Papá Noel. Niñito Jesús. Reyes Magos.
Y un interminable debate acerca de si es lícito "mentirle" a nuestros niños. Primero, les cuento mi propia vivencia con esto y después mi opinión al respecto.
De las fiestas de mi infancia guardo recuerdos mezcados, no podría precisar a qué año pertenece cada uno: mis primos gritando que corriéramos a la esquina poque habían visto al Niñito Dios repartiendo regalos (a Papá Noel yo lo conocí de grande, de grande en serio: como a los 14 años escuché hablar de él, vivíamos en una ciudad chica y fui a un colegio religioso, tal vez eso lo explique; o lisa y llanamente: yo vivía en mi mundo...jaja), entrar al living y en la penunmbra apenas iluminada por las luces del arbolito encontrar el bebote yolibell, comida a mares, mi hermana mayor emborrachándose por primera vez con una copita mínima de sidra, la "mesa para los chicos" armada a un costadito, la mesa en la vereda, el calor, el pastito y el agua dejada para los reyes magos la noche del 5 de enero, constatar que los caballos se la habían comido, ver -escondida y en bombacha- cómo mi vieja tiraba el agua y el pasto, mi cara de "por fin te descubrí!". No puedo detectar un solo momento de tristeza o desilusión: ni mientras creí en que existían los reyes y el niñito, ni cuando me di cuenta de que eran mis viejos. Tal vez sea porque siempre adoré la ficción y la entendí como tal y me prendí en el juego.
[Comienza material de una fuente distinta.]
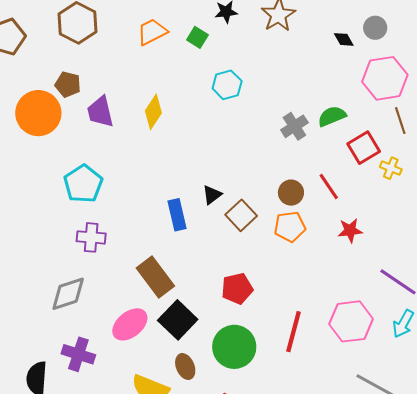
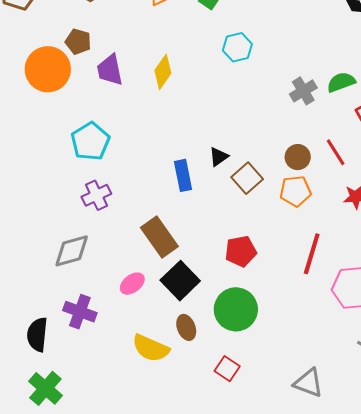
purple cross: (91, 237) -> (96, 195), turned -32
pink ellipse: (130, 324) -> (132, 284), size x0.7
red line: (294, 332) -> (312, 254), moved

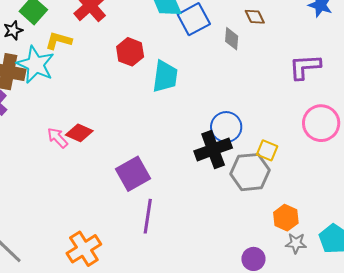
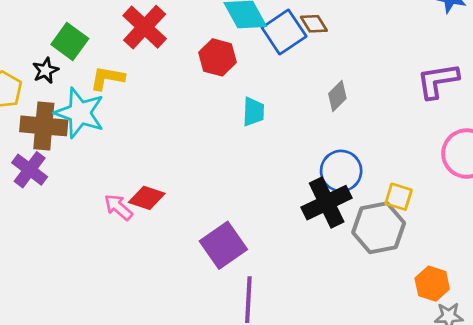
brown diamond: (255, 17) -> (314, 24), moved
gray diamond: (232, 39) -> (337, 96), moved, turned 45
red hexagon: (130, 52) -> (218, 57), moved
cyan trapezoid: (165, 76) -> (253, 112), size x0.7

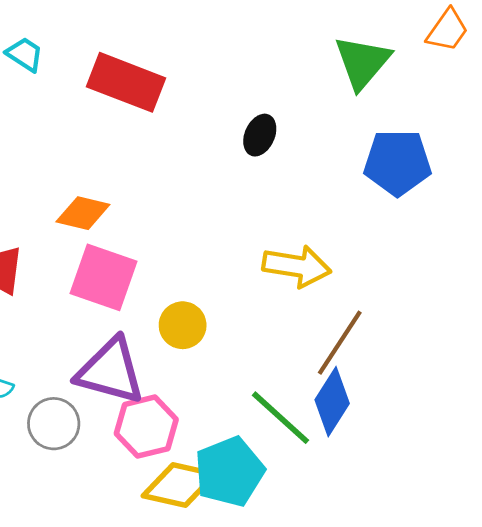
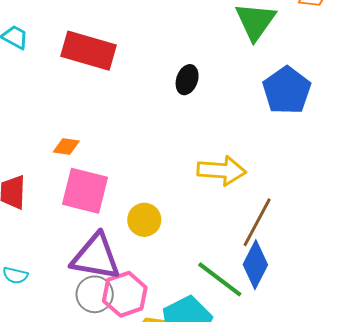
blue pentagon: (397, 163) -> (287, 90), turned -30
orange diamond: (83, 213) -> (66, 146), size x0.7
gray circle: (54, 424) -> (95, 294), moved

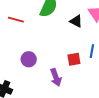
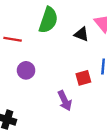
purple circle: (29, 59) -> (26, 70), moved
Porque -y aclaro que esto es sólo mi opinión al respecto- de eso se trata: de jugar. Y eso es una de las cosas que más nos gustan en casa. Básicamente, creo en el poder de la ficción y en el arte de narrar -como buena profe en letras- ¿cómo no me va a gustar la historia de Papá Noel? La ficción es plantear un mundo diferente al real, con reglas propias y eso no es de ninguna manera mentir. Me da mucha lástima cuando mis alumnos leen un cuento y me dicen "Pero eso es mentira": "No, es ficción!", es el poder de la imaginación humana y a mí me conmueve. Es un juego para almas aventureras. El universo de la ficción nos pide que nos arriesguemos a que, en algún momento, el juego se acabe: el temible final del juego. Somos libres de arriesgarnos o de no hacerlo.
Si el juego está hecho con honestidad, respetando la lógica del arte de la narración, sin intenciones de manipular a los niños (el horroroso "si te portás mal no viene papá noel"...ay!), con ganas de jugar y arriesgándonos a que es posible que exista una cierta dosis de desilusión al cerrar el libro: ¿qué mal puede hacer?
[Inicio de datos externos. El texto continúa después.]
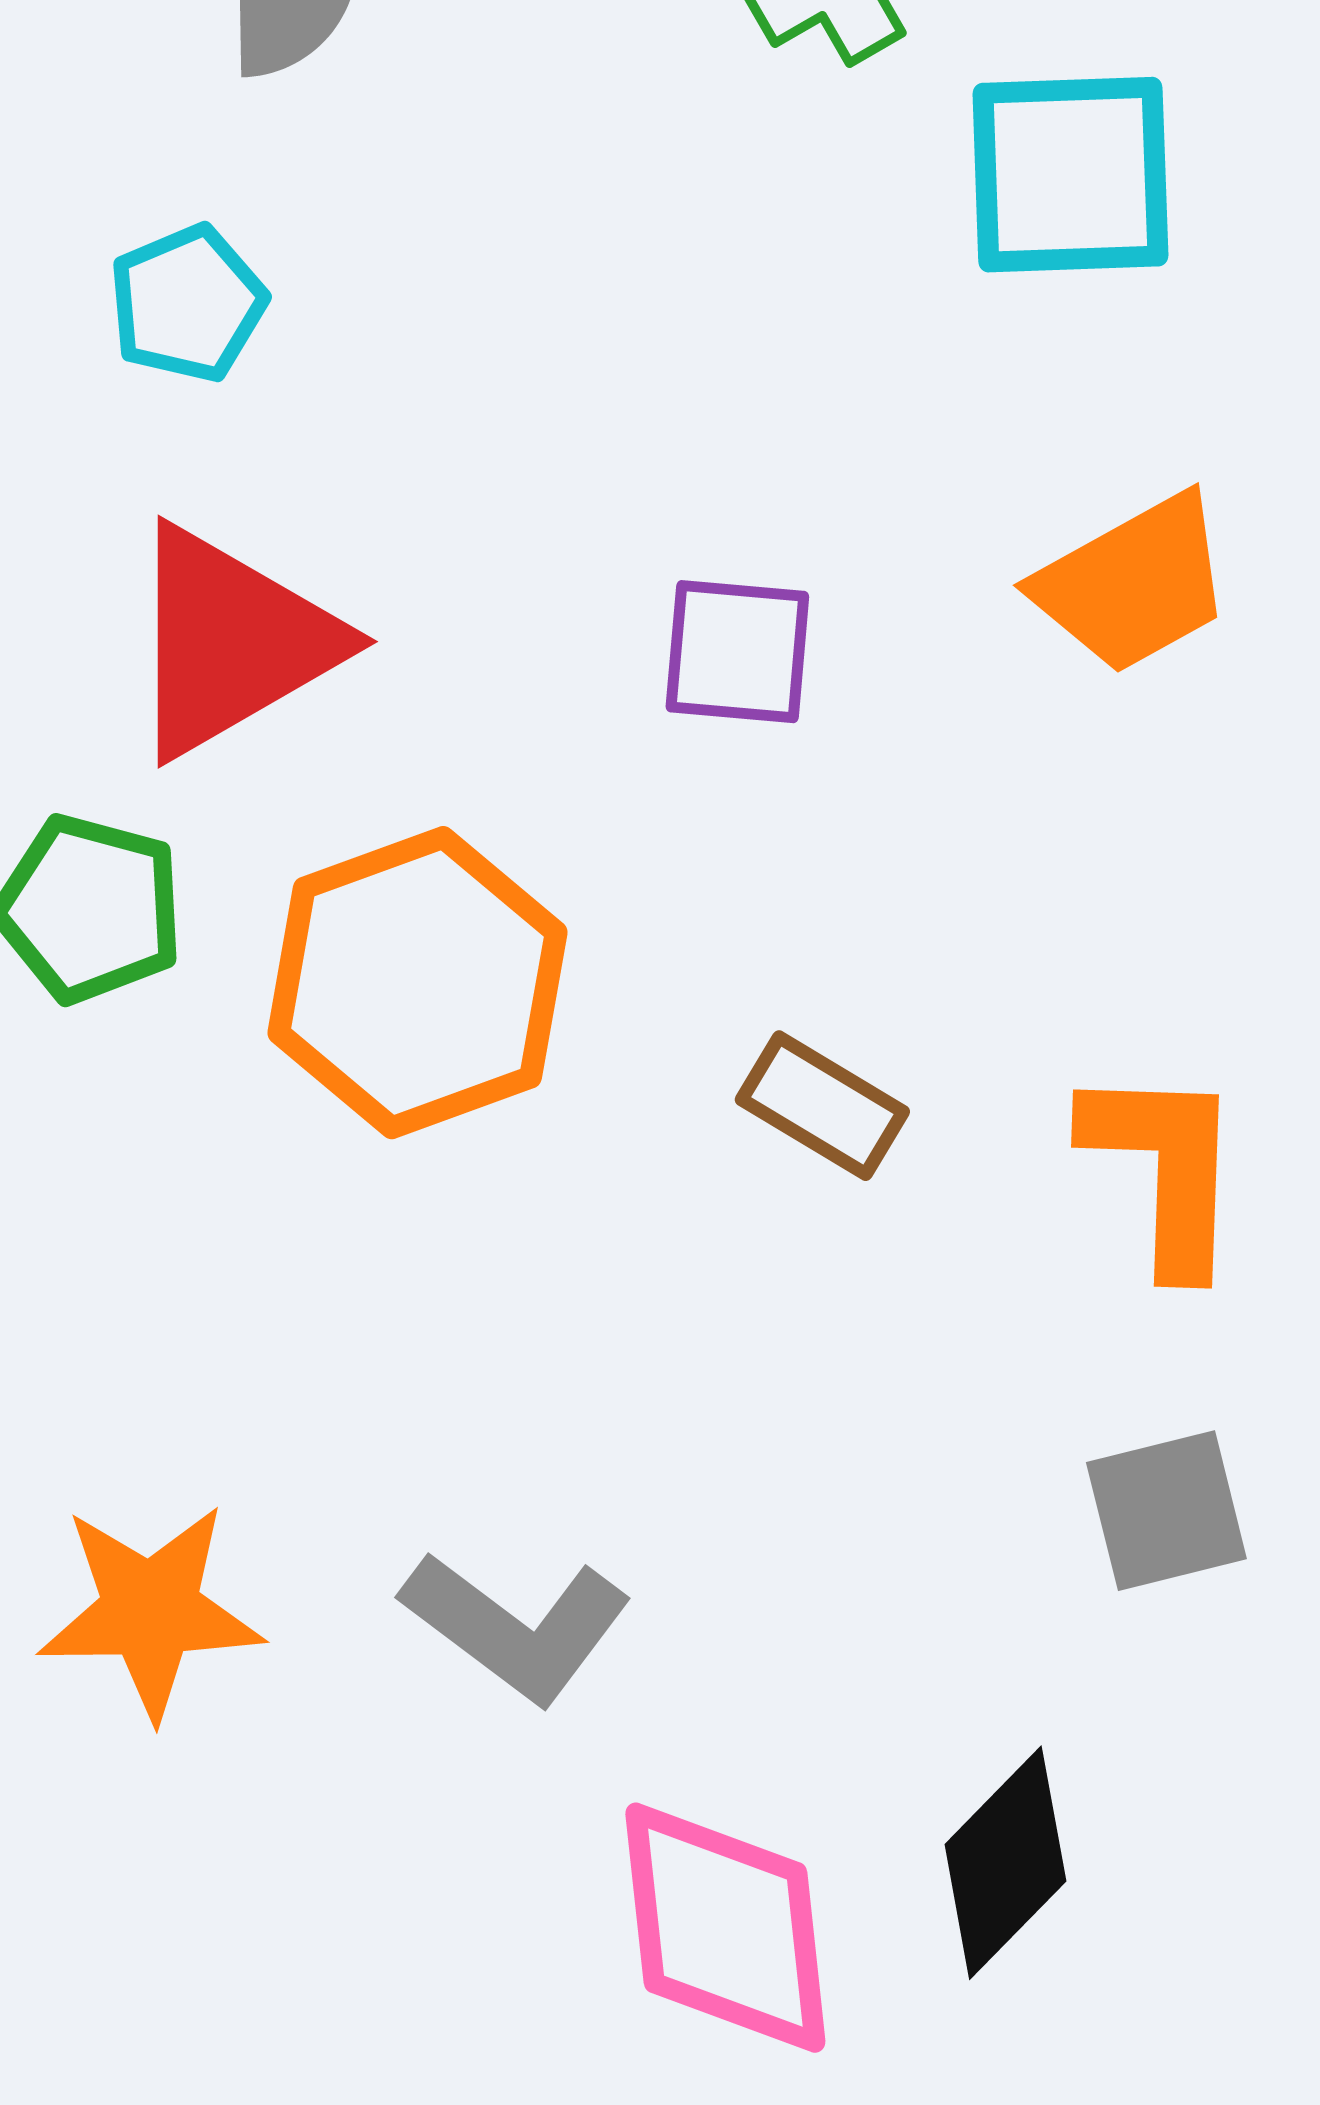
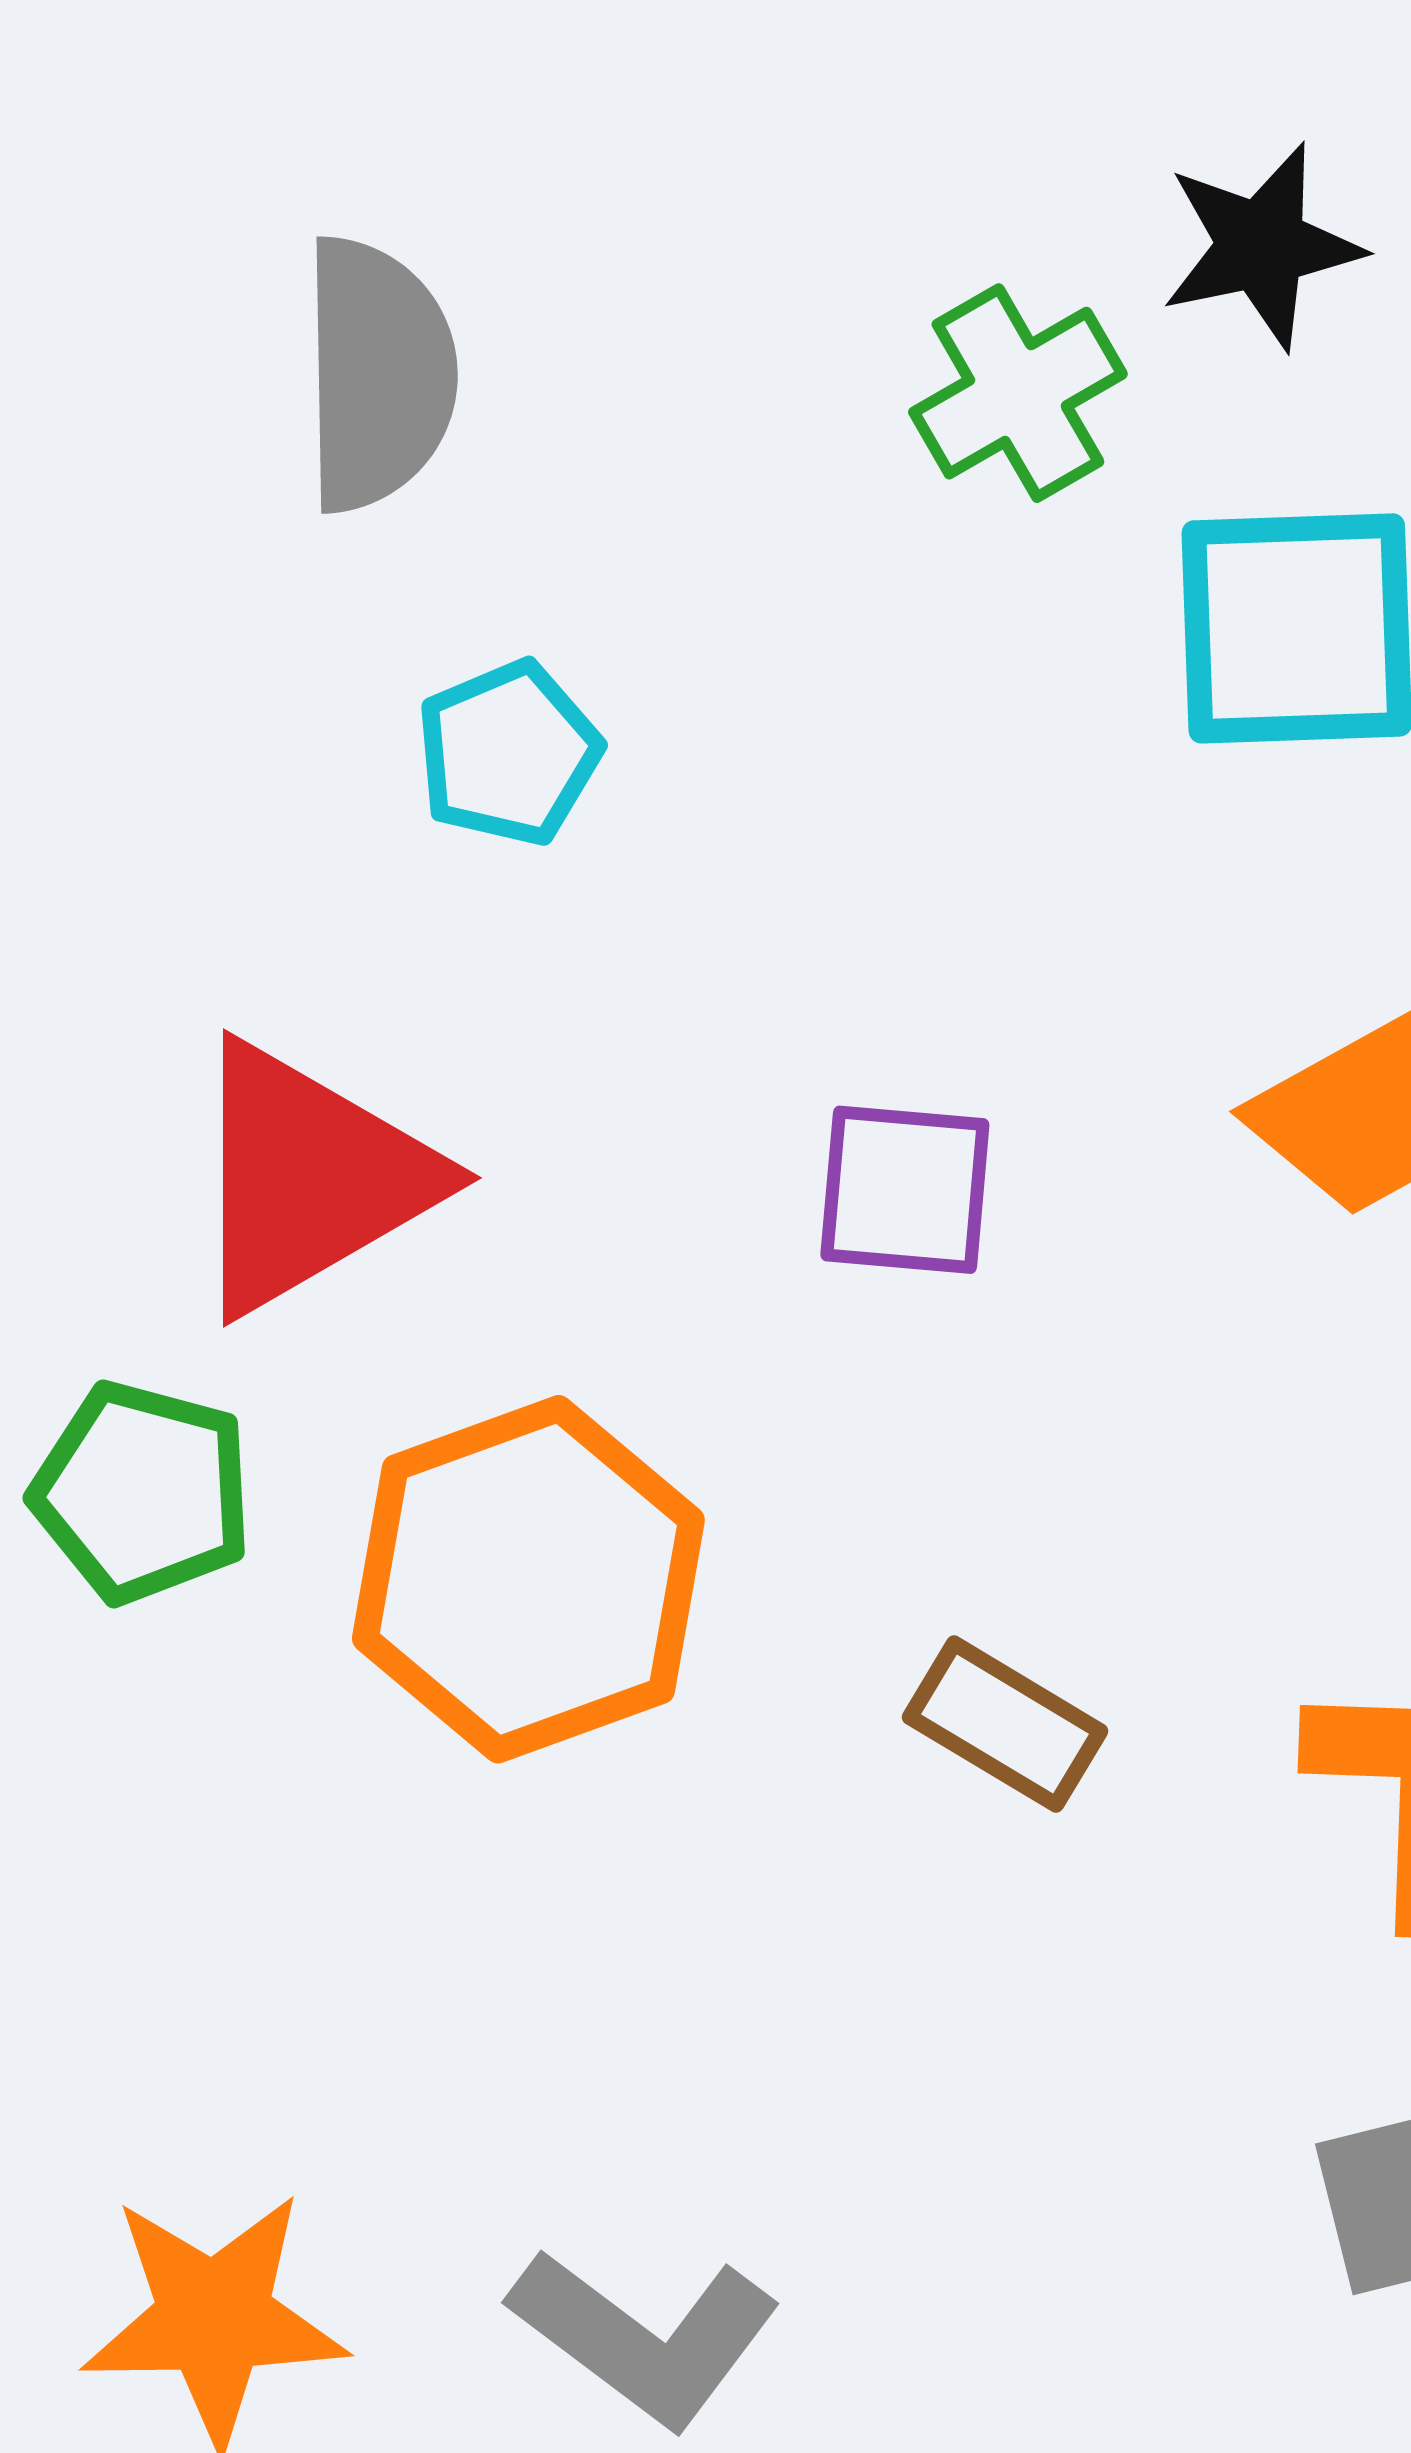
cyan pentagon: (187, 304) -> (508, 753), moved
Y los cuentos no siempre terminan, o al menos no siempre lo hacen mal.
Recuerdo con fuerza una navidad de hace 6 o 7 años: mi tío se disfrazó de Papá Noel para sus nietos. Cuando lo vi bajar la escalera, vestido así, flaco y con un almohadón en la panza, en ojotas (¡!) y con la bolsa de regalos: casi me hago pipí de la emoción. Me corrió un escalofrío en todo el cuerpo porque era cierto: Papá Noel estaba ahí y me daba un pequeño presente con una sonrisa de oreja a oreja y un guiño que aún hoy me llena el corazón.
Siempre vale la pena dejarse llevar por el poder de una buena historia. Y jugar...y hacerlo con ganas, no "porque todos lo hacen", o "porque siempre se hizo".
Así jugaremos en casa, ¿y a ustedes?¿les gusta la ficción o creen que es mentir?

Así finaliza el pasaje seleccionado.